To assess the value of endothelin-1 (ET-1) expression in predicting extracapsular extension (ECE) in clinically localized prostate cancer (PCa). ET-1 expression was determined by immunohistochemistry on archival needle biopsies (NBs) from 94 patients (49 pT2 and 45 pT3a) who underwent radical prostatectomy (RP) for clinical T1-T2 PCa. Each sample was analysed independently by two pathologists blinded to the clinical data. In univariate analysis, high ET-1 expression in NBs, pre-operative prostate-specific antigen (PSA) level >10 ng/ml, percentage of positive biopsy cores and NB Gleason score ≥7 were significantly associated with ECE as determined on subsequent RP. No significant association was found between clinical stage and ECE. In multivariate analysis, there was a significant association with high ET-1 expression in NBs (p = 0.006), pre-operative PSA level >10 ng/ml (p = 0.049), and NB Gleason score ≥7 (p = 0.002).

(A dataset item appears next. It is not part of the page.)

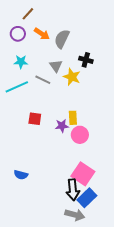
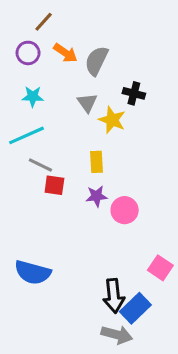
gray line: (43, 80) -> (40, 165), moved
yellow rectangle: (73, 118) -> (97, 162), moved
pink square: (83, 174) -> (160, 268), moved, size x0.7
blue semicircle: (21, 175) -> (33, 272), size x1.6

These three pre-operative factors combined provided the best model for predicting ECE with 93.3% sensitivity, 49% specificity, 62.5% positive predictive value, 88.9% negative predictive value. The combination yielded a higher concordance index (0.760 vs 0.720) and offered a higher log partial likelihood than the same model without ET1 (112.8 vs 105.7, p = 0.01). ET-1 expression was strongly associated with ECE and, when combined with pre-operative PSA level and Gleason score, improved the predictive accuracy of pre-operative NBs. Its assessment in patients with localized PCa might be useful when making treatment decisions. Further studies with standardisation of immunohistochemical staining and multi-institutional validation are now needed to establish the appropriate use of ET-1 staining in PCa staging and to evaluate inter-observer reproducibility.